- **Document understanding data**:
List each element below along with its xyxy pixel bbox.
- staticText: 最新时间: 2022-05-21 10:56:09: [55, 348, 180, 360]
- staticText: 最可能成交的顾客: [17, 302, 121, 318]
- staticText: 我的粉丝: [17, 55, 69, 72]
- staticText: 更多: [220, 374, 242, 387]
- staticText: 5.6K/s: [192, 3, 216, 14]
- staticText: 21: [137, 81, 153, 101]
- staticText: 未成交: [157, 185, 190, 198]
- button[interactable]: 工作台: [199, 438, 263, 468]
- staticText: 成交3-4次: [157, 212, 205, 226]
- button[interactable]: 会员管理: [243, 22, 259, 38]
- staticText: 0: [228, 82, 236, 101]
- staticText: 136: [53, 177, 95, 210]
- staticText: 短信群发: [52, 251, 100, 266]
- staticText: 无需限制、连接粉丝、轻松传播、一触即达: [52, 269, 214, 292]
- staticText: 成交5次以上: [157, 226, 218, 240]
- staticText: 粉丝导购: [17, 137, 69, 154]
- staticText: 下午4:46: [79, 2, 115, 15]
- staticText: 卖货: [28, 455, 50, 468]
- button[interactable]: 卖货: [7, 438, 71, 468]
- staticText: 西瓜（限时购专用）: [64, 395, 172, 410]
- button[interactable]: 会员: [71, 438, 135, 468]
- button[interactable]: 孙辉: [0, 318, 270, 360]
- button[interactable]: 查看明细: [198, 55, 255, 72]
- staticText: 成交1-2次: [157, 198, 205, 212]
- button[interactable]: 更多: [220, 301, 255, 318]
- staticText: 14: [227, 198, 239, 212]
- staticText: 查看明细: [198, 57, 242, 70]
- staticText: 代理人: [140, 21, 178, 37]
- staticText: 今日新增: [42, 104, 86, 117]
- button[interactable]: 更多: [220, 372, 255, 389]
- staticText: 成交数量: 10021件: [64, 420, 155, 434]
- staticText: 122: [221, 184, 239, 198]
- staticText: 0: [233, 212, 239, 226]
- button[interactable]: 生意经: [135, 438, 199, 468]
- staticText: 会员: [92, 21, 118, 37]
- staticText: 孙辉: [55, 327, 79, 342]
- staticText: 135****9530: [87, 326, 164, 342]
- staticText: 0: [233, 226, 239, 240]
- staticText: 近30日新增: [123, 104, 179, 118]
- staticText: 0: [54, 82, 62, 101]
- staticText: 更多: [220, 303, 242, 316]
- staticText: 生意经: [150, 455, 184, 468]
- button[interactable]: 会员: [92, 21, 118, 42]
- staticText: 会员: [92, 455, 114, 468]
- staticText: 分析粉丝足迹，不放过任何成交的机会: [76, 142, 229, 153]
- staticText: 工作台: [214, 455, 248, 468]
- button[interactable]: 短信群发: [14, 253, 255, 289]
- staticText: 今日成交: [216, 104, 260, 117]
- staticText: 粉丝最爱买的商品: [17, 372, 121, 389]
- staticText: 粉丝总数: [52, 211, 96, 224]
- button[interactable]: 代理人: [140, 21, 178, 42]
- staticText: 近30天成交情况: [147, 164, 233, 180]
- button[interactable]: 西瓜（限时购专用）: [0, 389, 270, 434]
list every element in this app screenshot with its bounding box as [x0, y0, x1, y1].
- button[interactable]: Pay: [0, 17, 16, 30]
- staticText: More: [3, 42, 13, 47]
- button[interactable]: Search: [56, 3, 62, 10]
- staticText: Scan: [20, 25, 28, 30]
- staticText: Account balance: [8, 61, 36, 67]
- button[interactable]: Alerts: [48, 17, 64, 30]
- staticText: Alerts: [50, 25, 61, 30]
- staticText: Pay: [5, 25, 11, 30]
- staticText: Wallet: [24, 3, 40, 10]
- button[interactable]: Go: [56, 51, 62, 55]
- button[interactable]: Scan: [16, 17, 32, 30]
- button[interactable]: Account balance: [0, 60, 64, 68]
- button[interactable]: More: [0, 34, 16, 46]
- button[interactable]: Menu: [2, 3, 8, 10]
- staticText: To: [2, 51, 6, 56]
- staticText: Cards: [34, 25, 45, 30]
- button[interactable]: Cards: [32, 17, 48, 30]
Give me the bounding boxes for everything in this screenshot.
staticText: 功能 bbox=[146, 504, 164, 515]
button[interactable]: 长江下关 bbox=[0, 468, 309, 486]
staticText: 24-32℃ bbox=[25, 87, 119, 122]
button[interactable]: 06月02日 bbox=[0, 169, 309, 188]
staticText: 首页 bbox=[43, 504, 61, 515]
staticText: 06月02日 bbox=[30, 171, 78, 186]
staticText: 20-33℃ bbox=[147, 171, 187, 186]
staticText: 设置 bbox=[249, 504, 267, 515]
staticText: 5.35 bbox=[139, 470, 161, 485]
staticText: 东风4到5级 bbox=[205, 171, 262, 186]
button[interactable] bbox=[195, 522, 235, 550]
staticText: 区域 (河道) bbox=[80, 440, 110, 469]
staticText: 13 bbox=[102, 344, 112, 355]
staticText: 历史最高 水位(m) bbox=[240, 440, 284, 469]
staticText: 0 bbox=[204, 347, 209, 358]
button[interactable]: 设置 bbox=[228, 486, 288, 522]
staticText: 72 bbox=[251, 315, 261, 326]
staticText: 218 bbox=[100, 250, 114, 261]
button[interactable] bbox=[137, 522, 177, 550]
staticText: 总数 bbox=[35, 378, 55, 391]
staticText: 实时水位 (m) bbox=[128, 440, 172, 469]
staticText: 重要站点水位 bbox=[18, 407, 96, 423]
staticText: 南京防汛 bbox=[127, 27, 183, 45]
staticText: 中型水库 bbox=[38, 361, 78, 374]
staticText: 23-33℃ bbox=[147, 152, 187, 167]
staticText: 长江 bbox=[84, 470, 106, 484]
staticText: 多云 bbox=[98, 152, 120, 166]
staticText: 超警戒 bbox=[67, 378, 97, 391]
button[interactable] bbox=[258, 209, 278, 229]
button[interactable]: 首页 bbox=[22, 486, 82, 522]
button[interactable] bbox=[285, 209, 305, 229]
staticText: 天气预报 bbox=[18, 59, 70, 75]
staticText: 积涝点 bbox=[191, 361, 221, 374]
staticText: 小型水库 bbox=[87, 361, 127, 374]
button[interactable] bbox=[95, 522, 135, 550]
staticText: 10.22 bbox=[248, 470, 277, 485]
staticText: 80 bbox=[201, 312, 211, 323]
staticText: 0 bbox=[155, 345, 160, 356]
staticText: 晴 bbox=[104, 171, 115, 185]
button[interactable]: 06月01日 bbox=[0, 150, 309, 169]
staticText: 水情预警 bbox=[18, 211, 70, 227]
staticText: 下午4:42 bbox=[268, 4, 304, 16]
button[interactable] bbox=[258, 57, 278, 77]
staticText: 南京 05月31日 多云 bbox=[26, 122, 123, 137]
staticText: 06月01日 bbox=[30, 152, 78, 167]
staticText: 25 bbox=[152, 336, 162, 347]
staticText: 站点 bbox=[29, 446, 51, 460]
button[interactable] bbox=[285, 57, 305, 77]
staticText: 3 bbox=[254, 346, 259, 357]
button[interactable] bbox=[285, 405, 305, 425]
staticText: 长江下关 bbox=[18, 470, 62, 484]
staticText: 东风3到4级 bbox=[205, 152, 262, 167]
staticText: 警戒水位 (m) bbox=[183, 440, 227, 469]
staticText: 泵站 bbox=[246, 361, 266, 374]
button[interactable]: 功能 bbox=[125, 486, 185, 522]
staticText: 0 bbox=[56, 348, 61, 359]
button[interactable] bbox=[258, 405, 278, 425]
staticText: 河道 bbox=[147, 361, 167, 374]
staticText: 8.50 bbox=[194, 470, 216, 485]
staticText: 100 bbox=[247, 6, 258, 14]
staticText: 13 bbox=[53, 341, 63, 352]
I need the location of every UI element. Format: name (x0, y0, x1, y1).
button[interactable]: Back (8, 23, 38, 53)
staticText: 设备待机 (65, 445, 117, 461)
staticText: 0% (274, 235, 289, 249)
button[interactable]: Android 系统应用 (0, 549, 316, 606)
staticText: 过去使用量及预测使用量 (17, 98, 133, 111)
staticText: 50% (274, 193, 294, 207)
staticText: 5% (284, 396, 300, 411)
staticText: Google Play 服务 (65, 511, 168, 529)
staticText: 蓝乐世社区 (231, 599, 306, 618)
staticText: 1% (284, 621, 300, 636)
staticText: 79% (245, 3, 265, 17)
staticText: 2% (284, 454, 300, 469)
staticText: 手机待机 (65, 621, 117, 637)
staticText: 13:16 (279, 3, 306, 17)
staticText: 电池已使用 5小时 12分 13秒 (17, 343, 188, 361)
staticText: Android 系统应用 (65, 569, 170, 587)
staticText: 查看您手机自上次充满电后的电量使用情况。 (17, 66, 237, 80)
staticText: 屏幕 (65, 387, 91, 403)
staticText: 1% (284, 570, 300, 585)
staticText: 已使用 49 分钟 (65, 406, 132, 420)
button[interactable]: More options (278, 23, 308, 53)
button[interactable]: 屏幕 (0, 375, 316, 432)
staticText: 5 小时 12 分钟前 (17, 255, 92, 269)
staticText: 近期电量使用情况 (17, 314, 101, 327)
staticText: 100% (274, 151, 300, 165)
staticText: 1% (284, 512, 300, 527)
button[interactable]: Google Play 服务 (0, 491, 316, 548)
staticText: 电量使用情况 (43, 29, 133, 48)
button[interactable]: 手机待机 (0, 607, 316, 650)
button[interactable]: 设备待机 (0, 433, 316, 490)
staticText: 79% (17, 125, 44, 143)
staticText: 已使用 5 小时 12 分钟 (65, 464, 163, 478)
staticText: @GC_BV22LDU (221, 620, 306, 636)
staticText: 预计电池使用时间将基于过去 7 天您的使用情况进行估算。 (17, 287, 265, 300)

- **Exercise directions**:
Look through the records and copy every line that has the word "element".

- **Reply to the exercise**:
List each element below along with its xyxy pixel bbox.
list every element in this app screenshot with its bounding box as [x0, y0, x1, y1].
I need the location of every UI element. Format: name (x0, y0, x1, y1).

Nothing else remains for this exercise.